The problem with retirement planning today is that many people start planning for their retirement way too late. With recessions and tough job economies, many people don't even worry about retirement until they are much older. Instead, they are more concerned with making it to the next paycheck. In fact, almost half of Americans live paycheck to paycheck.
The other side of the coin are the people who do plan for retirement and do start saving at a young age. However, the problem is that they might not be able to save enough to fully retire and live on.

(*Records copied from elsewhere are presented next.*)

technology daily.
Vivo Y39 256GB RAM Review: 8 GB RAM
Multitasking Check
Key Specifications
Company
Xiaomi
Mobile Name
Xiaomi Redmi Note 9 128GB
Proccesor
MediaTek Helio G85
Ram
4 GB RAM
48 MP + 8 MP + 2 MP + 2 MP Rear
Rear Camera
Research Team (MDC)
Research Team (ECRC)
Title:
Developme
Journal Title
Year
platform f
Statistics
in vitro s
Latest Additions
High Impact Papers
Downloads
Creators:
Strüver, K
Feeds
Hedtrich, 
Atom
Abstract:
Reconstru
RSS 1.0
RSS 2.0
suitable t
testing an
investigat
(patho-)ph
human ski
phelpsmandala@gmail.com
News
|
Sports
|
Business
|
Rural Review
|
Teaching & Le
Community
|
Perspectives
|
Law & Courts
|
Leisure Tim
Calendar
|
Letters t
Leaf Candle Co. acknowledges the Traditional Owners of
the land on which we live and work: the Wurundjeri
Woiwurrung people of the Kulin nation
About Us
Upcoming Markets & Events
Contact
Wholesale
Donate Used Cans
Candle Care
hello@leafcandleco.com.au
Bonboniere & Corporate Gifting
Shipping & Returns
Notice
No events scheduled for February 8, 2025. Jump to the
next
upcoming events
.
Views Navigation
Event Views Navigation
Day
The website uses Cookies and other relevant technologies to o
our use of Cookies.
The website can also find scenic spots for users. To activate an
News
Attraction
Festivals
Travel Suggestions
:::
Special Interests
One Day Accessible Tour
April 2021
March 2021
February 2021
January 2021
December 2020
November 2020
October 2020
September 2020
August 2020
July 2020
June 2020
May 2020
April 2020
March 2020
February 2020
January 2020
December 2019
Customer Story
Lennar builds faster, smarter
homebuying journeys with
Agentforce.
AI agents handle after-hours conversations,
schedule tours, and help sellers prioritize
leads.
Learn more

If you think that you need a bit of encouragement when it comes to your own retirement savings, below are three smart ways to plan for it.
1. Open an IRA
Many people wisely start a 401k with their employers (and if you do, make sure you are benefiting from your full company match) but another way to supplement your retirement savings is to open an IRA.
The two main types of IRAs are Traditional and Roth. When you open a Roth, the money you put in will not be taxed when you take it out. This does mean, though, that it's not deductible on your current taxes. A Traditional IRA is basically the reverse. You can deduct what you put in from your taxes. So, if you make $35,000 a year and put $2,000 in your Traditional IRA, you will only be taxed on $33,000 a year. However, there are limits and income caps to both of these, so be sure to learn about the requirements and recommendations from your financial adviser or another trusted source.
2. Invest in Real Estate
Real estate is a challenging business. Many people think that it will be easy to buy a few rental houses, collect rent, and have passive income for many years to come. However, owning real estate can also be a chaotic endeavor. You have to constantly deal with repairs, renters, and other issues. Experienced real estate gurus will tell you that in the end it is worth it. Try your hand at it now, and weather the ups and downs to have income during your retirement years.
3. Plan on a Mixture of Work and Play
Many people plan to work part time during their retirements and that's okay. Whether you are a physician who wants to work at a college clinic once a week or a writer who wants to submit a few magazine articles a month, this is an important part of your retirement planning – knowing how you actually want your retirement to look in the future.
Ultimately, it's important to take some time and think about what you want your future to be. Do you want it to be busy, relaxed, or a mixture of the two? Think about how much you need to have saved for your retirement and then take the steps to learn about retirement planning accounts like 401ks and IRAs to help you reach your goals.